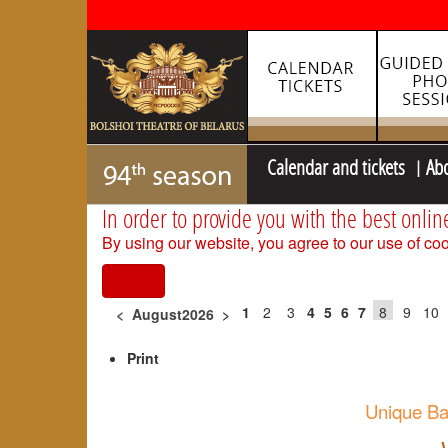
Calendar and tickets
Ab
In order to provide you with the best onlin
By using our website, you agree to our use of coo
I agree
1
2
3
4
5
6
7
8
9
10
<
August2026
>
Print
Unique Bac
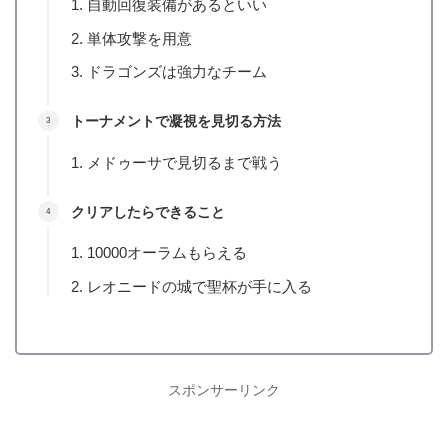
自動回復装備があるといい
単体攻撃を用意
ドラゴンズは強力なチーム
トーナメントで凝視を見切る方法
メドゥーサで見切るまで戦う
クリアしたらできること
10000オーラムもらえる
レオニードの城で聖杯が手に入る
スポンサーリンク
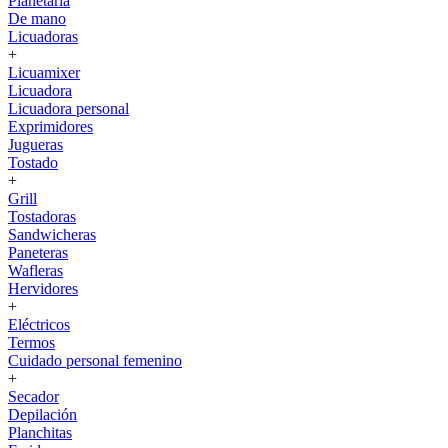
Planetaria
De mano
Licuadoras
+
Licuamixer
Licuadora
Licuadora personal
Exprimidores
Jugueras
Tostado
+
Grill
Tostadoras
Sandwicheras
Paneteras
Wafleras
Hervidores
+
Eléctricos
Termos
Cuidado personal femenino
+
Secador
Depilación
Planchitas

* _Exercise brief_
Once more, give the listing above exactly, leaving each picture out.

* _Answer_
Calendar and tickets
Ab
In order to provide you with the best onlin
By using our website, you agree to our use of coo
I agree
1
2
3
4
5
6
7
8
9
10
<
August2026
>
Print
Unique Bac
自動回復装備があるといい
単体攻撃を用意
ドラゴンズは強力なチーム
トーナメントで凝視を見切る方法
メドゥーサで見切るまで戦う
クリアしたらできること
10000オーラムもらえる
レオニードの城で聖杯が手に入る
スポンサーリンク
Planetaria
De mano
Licuadoras
+
Licuamixer
Licuadora
Licuadora personal
Exprimidores
Jugueras
Tostado
+
Grill
Tostadoras
Sandwicheras
Paneteras
Wafleras
Hervidores
+
Eléctricos
Termos
Cuidado personal femenino
+
Secador
Depilación
Planchitas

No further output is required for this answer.